### DATA TO EXAMINE
************

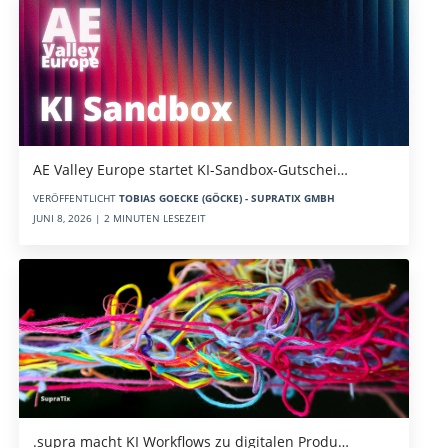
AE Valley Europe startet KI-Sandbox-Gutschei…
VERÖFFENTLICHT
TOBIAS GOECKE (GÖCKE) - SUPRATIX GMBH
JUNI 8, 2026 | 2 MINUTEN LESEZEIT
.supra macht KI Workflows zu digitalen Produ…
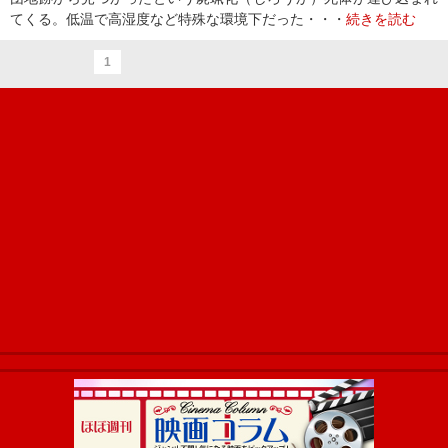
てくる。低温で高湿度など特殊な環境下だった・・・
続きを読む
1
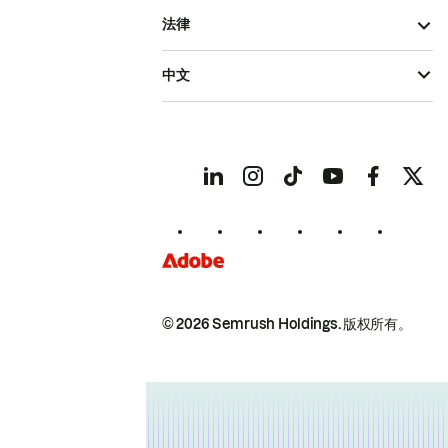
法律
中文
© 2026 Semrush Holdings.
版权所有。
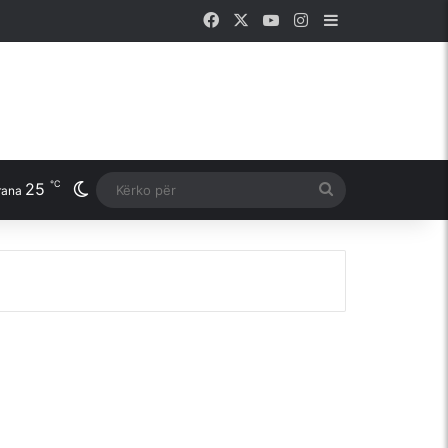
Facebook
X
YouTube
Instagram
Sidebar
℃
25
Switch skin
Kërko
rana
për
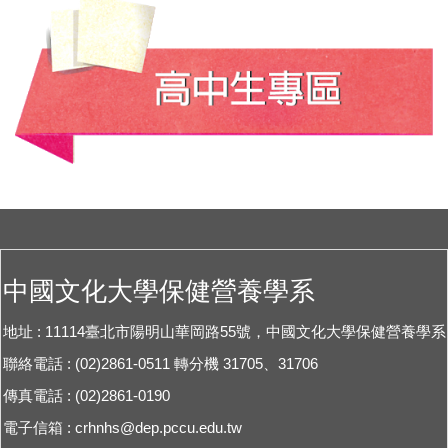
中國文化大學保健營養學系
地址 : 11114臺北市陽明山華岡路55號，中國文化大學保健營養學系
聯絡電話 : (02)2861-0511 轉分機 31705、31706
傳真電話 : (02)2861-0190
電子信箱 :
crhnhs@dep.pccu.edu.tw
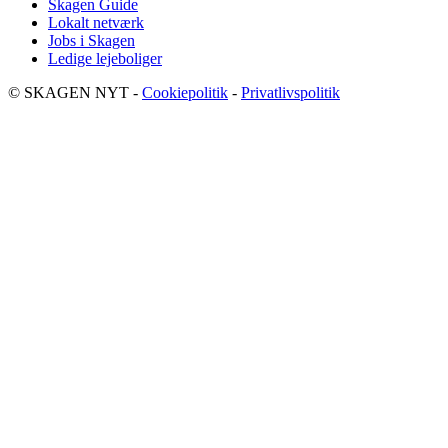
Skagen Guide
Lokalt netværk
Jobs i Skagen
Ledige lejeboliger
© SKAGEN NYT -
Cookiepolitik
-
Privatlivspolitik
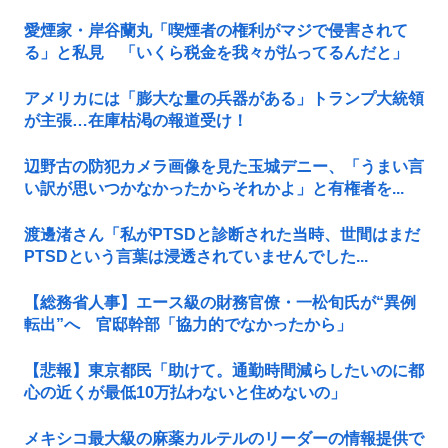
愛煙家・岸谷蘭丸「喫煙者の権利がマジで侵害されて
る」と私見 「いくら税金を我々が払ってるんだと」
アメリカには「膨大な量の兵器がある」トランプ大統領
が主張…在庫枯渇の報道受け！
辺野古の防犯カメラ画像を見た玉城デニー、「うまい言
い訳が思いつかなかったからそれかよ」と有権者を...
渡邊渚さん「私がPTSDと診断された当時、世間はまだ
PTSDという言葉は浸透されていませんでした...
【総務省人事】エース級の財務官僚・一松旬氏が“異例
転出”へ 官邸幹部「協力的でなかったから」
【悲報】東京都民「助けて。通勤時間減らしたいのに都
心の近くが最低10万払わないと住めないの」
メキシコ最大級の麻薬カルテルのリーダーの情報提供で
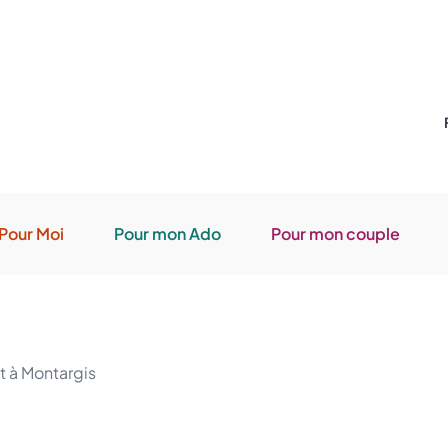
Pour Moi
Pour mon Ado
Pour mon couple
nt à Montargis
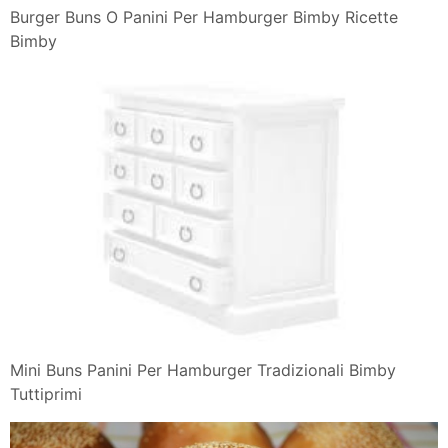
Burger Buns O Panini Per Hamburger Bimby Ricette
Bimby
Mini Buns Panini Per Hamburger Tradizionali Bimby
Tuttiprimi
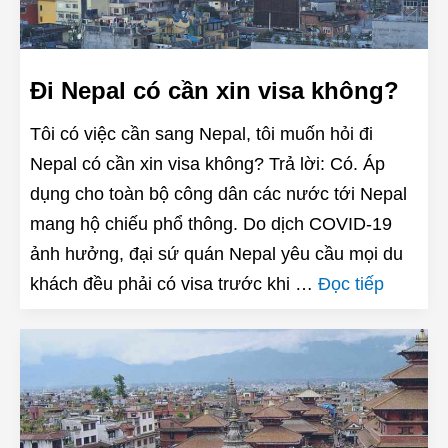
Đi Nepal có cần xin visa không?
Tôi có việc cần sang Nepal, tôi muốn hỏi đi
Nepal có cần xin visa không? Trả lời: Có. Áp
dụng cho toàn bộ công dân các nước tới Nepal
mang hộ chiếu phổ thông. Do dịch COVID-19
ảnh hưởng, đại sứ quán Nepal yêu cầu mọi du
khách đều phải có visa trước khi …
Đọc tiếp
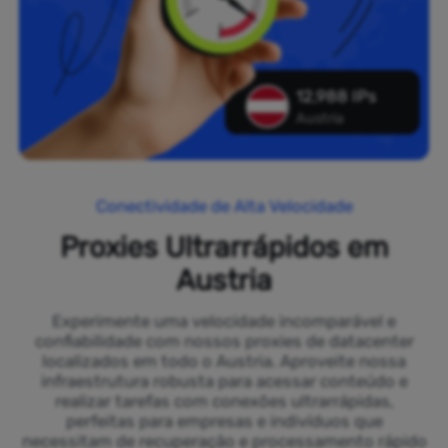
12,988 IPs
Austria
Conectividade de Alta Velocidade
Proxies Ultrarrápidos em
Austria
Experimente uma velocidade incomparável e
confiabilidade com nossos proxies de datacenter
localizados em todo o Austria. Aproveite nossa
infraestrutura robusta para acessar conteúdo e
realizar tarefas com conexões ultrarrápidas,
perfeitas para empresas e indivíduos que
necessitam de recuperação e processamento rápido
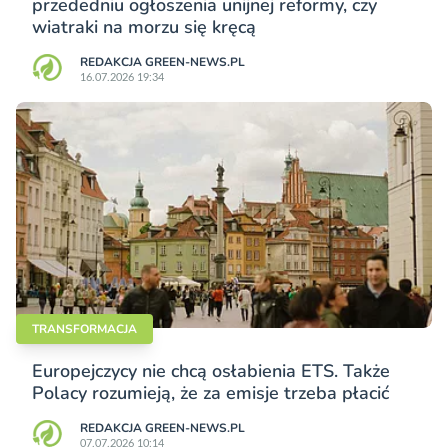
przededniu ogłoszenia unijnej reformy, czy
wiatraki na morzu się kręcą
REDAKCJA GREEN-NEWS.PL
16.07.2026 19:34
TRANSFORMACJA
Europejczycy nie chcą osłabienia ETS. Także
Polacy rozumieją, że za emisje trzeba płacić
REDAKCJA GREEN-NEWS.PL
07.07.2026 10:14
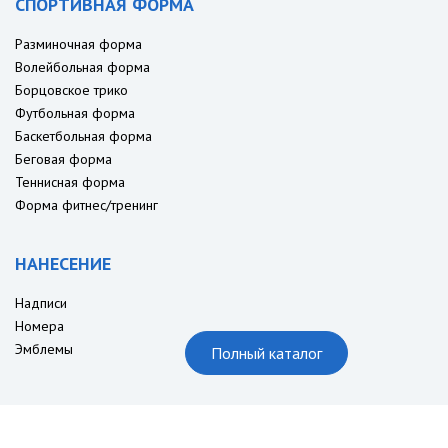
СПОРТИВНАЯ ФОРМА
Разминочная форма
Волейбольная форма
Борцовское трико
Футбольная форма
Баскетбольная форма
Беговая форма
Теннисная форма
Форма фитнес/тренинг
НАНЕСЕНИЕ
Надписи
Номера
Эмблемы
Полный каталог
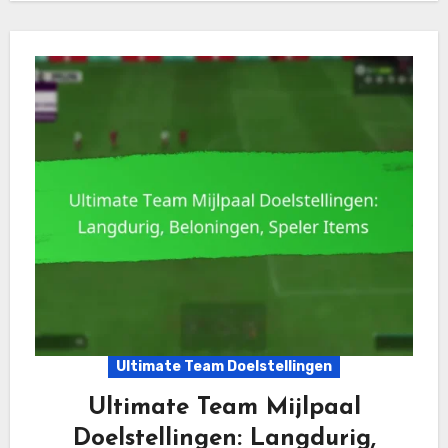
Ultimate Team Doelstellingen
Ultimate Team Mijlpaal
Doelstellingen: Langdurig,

************

### TASK ITEM
Would you please repeat each record exactly? Leave the pictures out.

### WRITTEN SOLUTION
AE Valley Europe startet KI-Sandbox-Gutschei…
VERÖFFENTLICHT
TOBIAS GOECKE (GÖCKE) - SUPRATIX GMBH
JUNI 8, 2026 | 2 MINUTEN LESEZEIT
.supra macht KI Workflows zu digitalen Produ…
てくる。低温で高湿度など特殊な環境下だった・・・
続きを読む
1
法律
中文
© 2026 Semrush Holdings.
版权所有。
Facebook
X
YouTube
Instagram
Sidebar
℃
25
Switch skin
Kërko
rana
për
中國文化大學保健營養學系
地址 : 11114臺北市陽明山華岡路55號，中國文化大學保健營養學系
聯絡電話 : (02)2861-0511 轉分機 31705、31706
傳真電話 : (02)2861-0190
電子信箱 :
crhnhs@dep.pccu.edu.tw
Skagen Guide
Lokalt netværk
Jobs i Skagen
Ledige lejeboliger
© SKAGEN NYT -
Cookiepolitik
-
Privatlivspolitik
愛煙家・岸谷蘭丸「喫煙者の権利がマジで侵害されて
る」と私見 「いくら税金を我々が払ってるんだと」
アメリカには「膨大な量の兵器がある」トランプ大統領
が主張…在庫枯渇の報道受け！
辺野古の防犯カメラ画像を見た玉城デニー、「うまい言
い訳が思いつかなかったからそれかよ」と有権者を...
渡邊渚さん「私がPTSDと診断された当時、世間はまだ
PTSDという言葉は浸透されていませんでした...
【総務省人事】エース級の財務官僚・一松旬氏が“異例
転出”へ 官邸幹部「協力的でなかったから」
【悲報】東京都民「助けて。通勤時間減らしたいのに都
心の近くが最低10万払わないと住めないの」
メキシコ最大級の麻薬カルテルのリーダーの情報提供で
Pour Moi
Pour mon Ado
Pour mon couple
nt à Montargis
Burger Buns O Panini Per Hamburger Bimby Ricette
Bimby
Mini Buns Panini Per Hamburger Tradizionali Bimby
Tuttiprimi
Đi Nepal có cần xin visa không?
Tôi có việc cần sang Nepal, tôi muốn hỏi đi
Nepal có cần xin visa không? Trả lời: Có. Áp
dụng cho toàn bộ công dân các nước tới Nepal
mang hộ chiếu phổ thông. Do dịch COVID-19
ảnh hưởng, đại sứ quán Nepal yêu cầu mọi du
khách đều phải có visa trước khi …
Đọc tiếp
12,988 IPs
Austria
Conectividade de Alta Velocidade
Proxies Ultrarrápidos em
Austria
Experimente uma velocidade incomparável e
confiabilidade com nossos proxies de datacenter
localizados em todo o Austria. Aproveite nossa
infraestrutura robusta para acessar conteúdo e
realizar tarefas com conexões ultrarrápidas,
perfeitas para empresas e indivíduos que
necessitam de recuperação e processamento rápido
przededniu ogłoszenia unijnej reformy, czy
wiatraki na morzu się kręcą
REDAKCJA GREEN-NEWS.PL
16.07.2026 19:34
TRANSFORMACJA
Europejczycy nie chcą osłabienia ETS. Także
Polacy rozumieją, że za emisje trzeba płacić
REDAKCJA GREEN-NEWS.PL
07.07.2026 10:14
СПОРТИВНАЯ ФОРМА
Разминочная форма
Волейбольная форма
Борцовское трико
Футбольная форма
Баскетбольная форма
Беговая форма
Теннисная форма
Форма фитнес/тренинг
НАНЕСЕНИЕ
Надписи
Номера
Эмблемы
Полный каталог
Ultimate Team Doelstellingen
Ultimate Team Mijlpaal
Doelstellingen: Langdurig,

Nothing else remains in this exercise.